Leave out the pictures and retype all the entries below exactly.

— THE DATA —
╔══

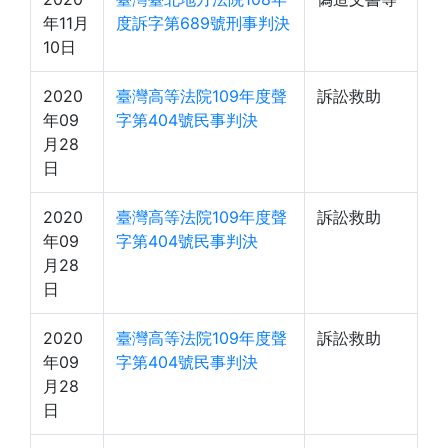
年11月
度訴字第689號刑事判決
10日
2020
臺灣高等法院109年度聲
訴訟救助
年09
字第404號民事判決
月28
日
2020
臺灣高等法院109年度聲
訴訟救助
年09
字第404號民事判決
月28
日
2020
臺灣高等法院109年度聲
訴訟救助
年09
字第404號民事判決
月28
日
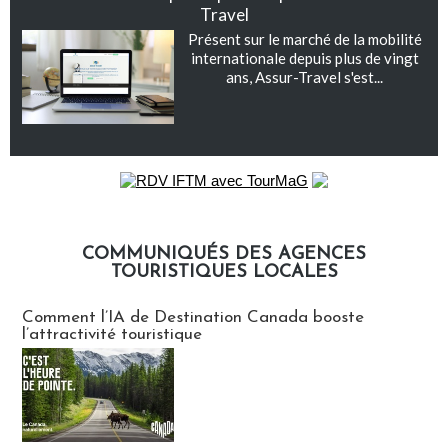
Travel
Présent sur le marché de la mobilité
internationale depuis plus de vingt
ans, Assur-Travel s'est...
COMMUNIQUÉS DES AGENCES
TOURISTIQUES LOCALES
Communiqués des agences touristiques locales
Comment l’IA de Destination Canada booste
l’attractivité touristique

╚══

— ANSWER TO THIS PROBLEM —
年11月
度訴字第689號刑事判決
10日
2020
臺灣高等法院109年度聲
訴訟救助
年09
字第404號民事判決
月28
日
2020
臺灣高等法院109年度聲
訴訟救助
年09
字第404號民事判決
月28
日
2020
臺灣高等法院109年度聲
訴訟救助
年09
字第404號民事判決
月28
日
Travel
Présent sur le marché de la mobilité
internationale depuis plus de vingt
ans, Assur-Travel s'est...
COMMUNIQUÉS DES AGENCES
TOURISTIQUES LOCALES
Communiqués des agences touristiques locales
Comment l’IA de Destination Canada booste
l’attractivité touristique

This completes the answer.